Style and Technique

(Comprehensive Guide to Short Stories, Critical Edition)

Pritchett writes in a simple, spare style, telling the story from Arthur’s point of view. Arthur sees, and clearly conveys, the unfolding of events, but he does not understand the deeper meaning of those events. He is only dimly aware of the ambiguities of his and Muriel’s relationship, and not at all aware of the ironies and hypocrisies of his own behavior. However, Arthur’s character is rounded and rises above caricature because of his questioning. Arthur tries to understand Colin’s behavior; he honestly wants to know why Muriel rejects the mechanic, and he attempts to puzzle out the deeper meaning of his and Muriel’s relationship.

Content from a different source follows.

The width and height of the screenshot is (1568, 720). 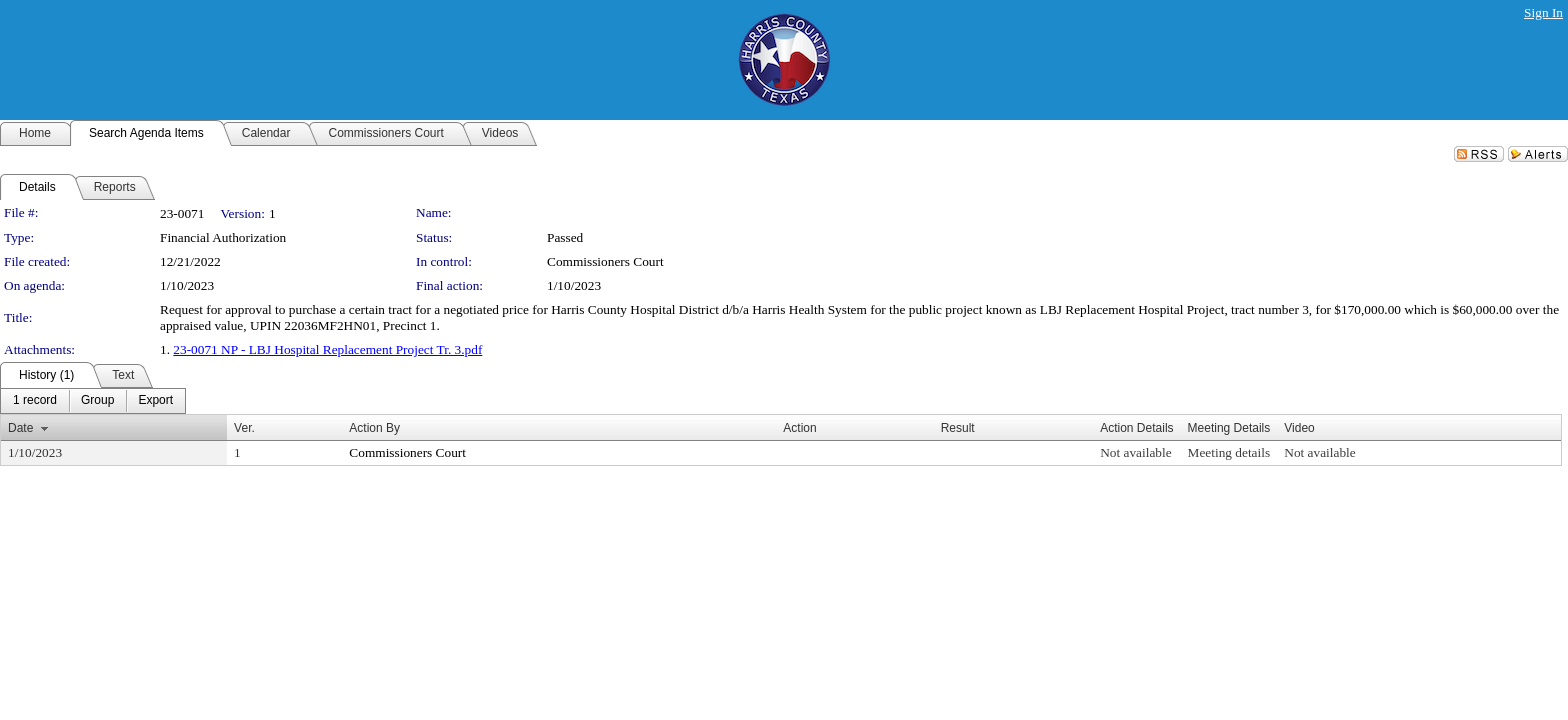 I want to click on [menubar], so click(x=93, y=401).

Pritchett originally called this story “The Commercial Traveller,” but the editor of the magazine New Writing, in which it first appeared, convinced him to change it to “Sense of Humour.” This is a fitting title, because the story is marked by a quiet, understated, humorous view of human behavior. One of Pritchett’s strongest talents as a writer is his ability to expose the comedic aspects of people’s action without indulging in excessive mockery or crude caricature. He combines clear observation with a basic respect for others, to show the different layers of meaning in human behavior. Pritchett’s subsequent work displays the same quiet humor, powers of observation, and respect for his characters.